Instinctively he seized an oar and pulled with all his might to head the dory to the wave. He succeeded, and sent it careening safely over it and the next great swell, and so out to sea.

But it was at the expense of the oar. It was an old one, much worn by the friction of the rowlocks, and his last stroke broke it short off at the weak point. The paddle-end fell overboard, and only the handle remained in his hand.

He then turned to look for the other oar, and found that he had lost it at the time of his tumble. He could see it going over on a breaker, several rods behind him. For now the wind took the dory, and was wafting it away almost as rapidly as if it carried a sail.

He tried paddling with the stub that remained in his hand, but made so little headway with it that he began to be seriously alarmed. He had been sufficiently startled by his accident and the danger of an overturn in the rollers; but he now saw himself in face of an unforeseen peril.

He at first thought he would jump overboard and swim to the beach; but even then he remembered his clothes, which a wetting might ruin—to say nothing of Mr. Hatville's watch.

There was, besides, another danger. The kelp! He was a good swimmer; but could he ever make his way through breakers in which such fields of sea-weed tossed and rolled?

The night was shutting down with gathering clouds. The wind struck the skiff with a force he had not felt under the lee of the woods. Not a human being was in sight, nor a boat—only two or three distant sails on the horizon.

"Oh, the yacht! Where is the yacht?" he cried aloud, gazing eagerly around the point of rocks, the view beyond which was rapidly opening as he drifted out to sea.

A little while before, he would have been sorry enough to have had the Susette come in before he had time to land and run back to the boarding-house with the borrowed watch; but now he wished for nothing so devoutly as that it might come along and pick him up—so much worse things might happen than the discovery of the time-piece in his possession.

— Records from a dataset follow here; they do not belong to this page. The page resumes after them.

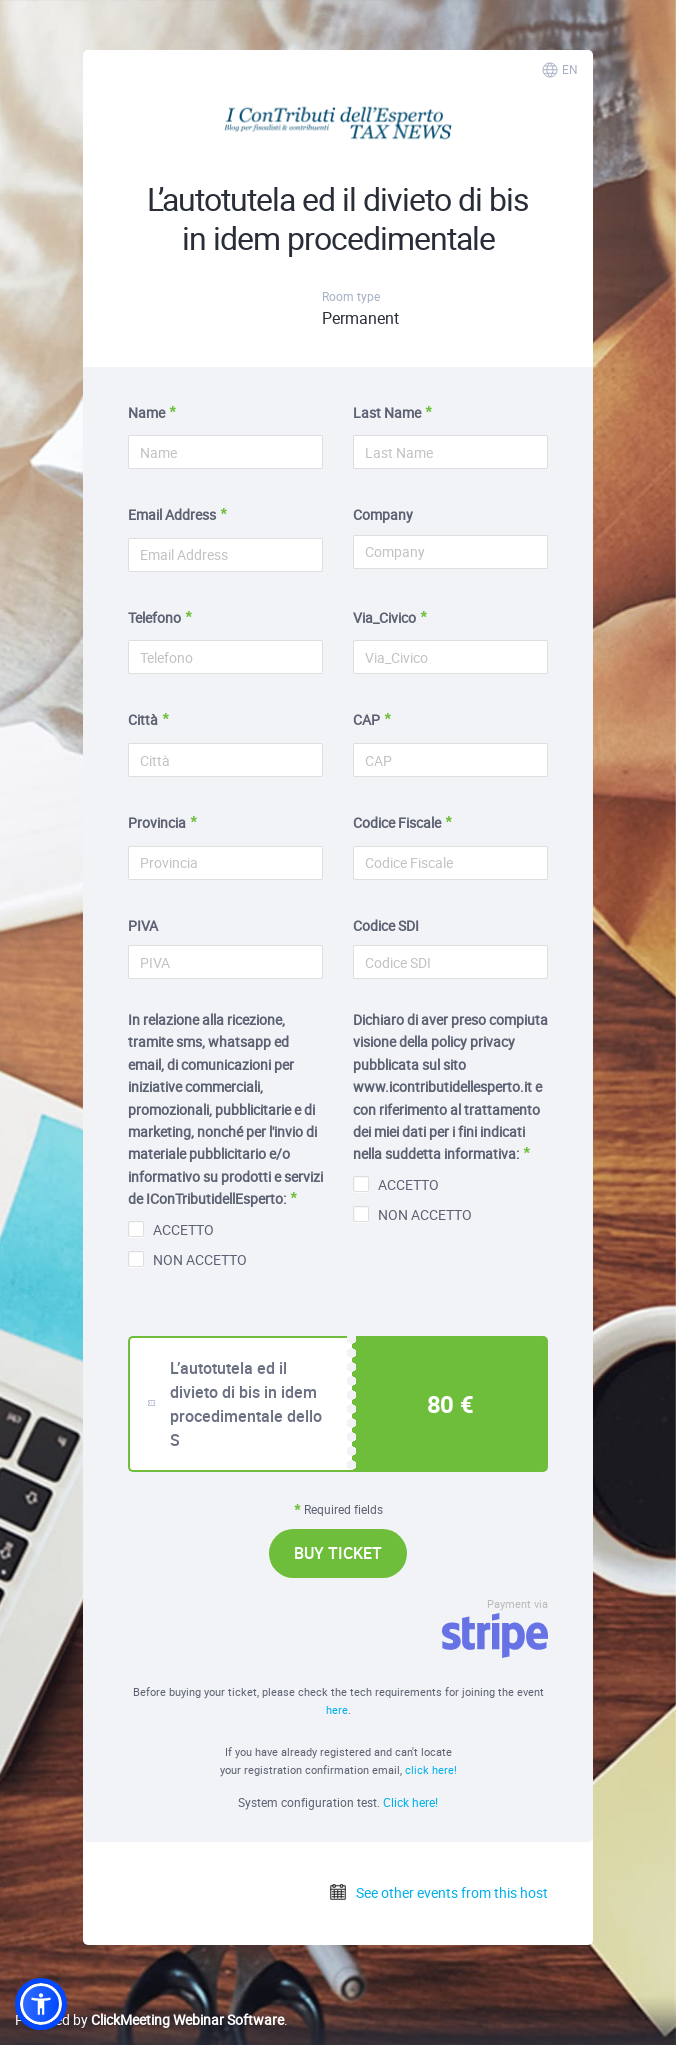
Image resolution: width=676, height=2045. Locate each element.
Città (143, 719)
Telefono (154, 617)
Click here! (410, 1802)
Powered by (149, 2019)
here (337, 1709)
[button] (41, 2004)
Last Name (387, 412)
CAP (366, 719)
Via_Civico (384, 617)
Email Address (172, 514)
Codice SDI (386, 925)
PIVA (143, 925)
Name (146, 412)
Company (383, 514)
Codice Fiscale (397, 822)
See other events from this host (438, 1892)
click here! (431, 1769)
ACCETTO (171, 1229)
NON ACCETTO (187, 1259)
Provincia (157, 822)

But no yacht hove in sight. The glory had faded out of the sky. The sea darkened; the wind increased. He shouted for help, though with little hope of making himself heard.

There were only women at the boarding-house, and even if his voice reached them, it must have sounded so faint and far away as to attract no especial attention. But the upper windows were visible over the sand-hills. Perhaps somebody, perhaps Amy Canfield herself, was gazing from them.

In that hope he swung his hat with frantic gestures of distress, still screaming for help, as he drifted away on the darkening waters.